Gov. Bill Ritter on Monday signed two bills passed by lawmakers this 
session to rein in the estimated 1,100 medical marijuana dispensaries 
that have cropped up around the state.

Both laws take effect immediately. One allows only doctors in good 
standing to recommend medical marijuana. The other sets up a uniform 
set of rules for marijuana dispensaries as well as growers and makers 
of marijuana-infused snacks preferred by some patients.

Regulators expect only about half of the existing dispensaries to be 
able to continue operating under the rules.

In his state of the state message in January, Ritter urged the 
industry to work with communities and law enforcement to come up with 
compromises that protect the public and patients using medical marijuana.

"The companion measures I signed today strike a delicate balance 
between protecting public safety and respecting the will of the 
voters," Ritter said.

The measures face potential legal challenges from supporters who say 
they go too far, allowing communities like Vail, Aurora, Superior, 
Arapahoe County and Colorado Springs to clamp down on the industry.

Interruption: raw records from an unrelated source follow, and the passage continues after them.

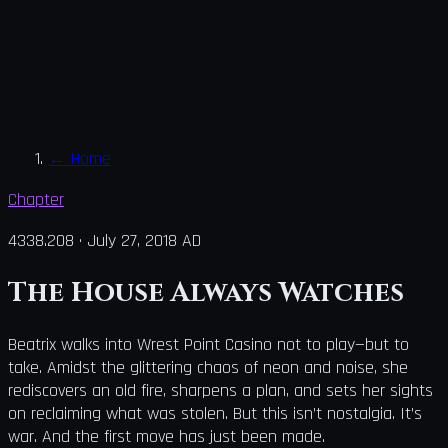
←
Home
Chapter
4338.208
·
July 27, 2018 AD
The House Always Watches
Beatrix walks into Wrest Point Casino not to play—but to
take. Amidst the glittering chaos of neon and noise, she
rediscovers an old fire, sharpens a plan, and sets her sights
on reclaiming what was stolen. But this isn’t nostalgia. It’s
war. And the first move has just been made.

"On the one hand, we are pleased it legitimizes this health care 
industry; however, we are concerned it may be overly strict and could 
cut off patient access to medication as a result of the dwindling 
number of dispensaries," said Brian Vicente, executive director of 
Sensible Colorado, a medical marijuana patients' group.

Under the new laws, cities and counties are able ban dispensaries 
within their borders. In places where they're allowed, owners will 
have to undergo criminal background checks. Dispensaries must grow 70 
percent of their marijuana, a provision aimed at keeping tabs on 
where it is being sold.

Karen O'Keefe, director of state policies for the Marijuana Policy 
Project, said a state-regulated medical marijuana program is already 
in effect in New Mexico and similar programs will soon be operational 
in Rhode Island, Maine, New Jersey and Washington, D.C.

O'Keefe said the number of sanctioned dispensaries to be allowed in 
each of those states and the District of Columbia is fewer than 10. 
Colorado's law will authorize hundreds, and potentially more if 
future demand increases.

Colorado's medical marijuana industry will be overseen by the state 
revenue department in much the same way that casinos are regulated. 
Inspectors will investigate the books of marijuana businesses to look 
for criminal ties.

Fees to be set by regulators will pay for the system, and smaller 
dispensary owners fear they may not be able to afford them. Some 
dispensaries will also likely have to merge with growers to meet the 
requirement that they grow most of their own pot.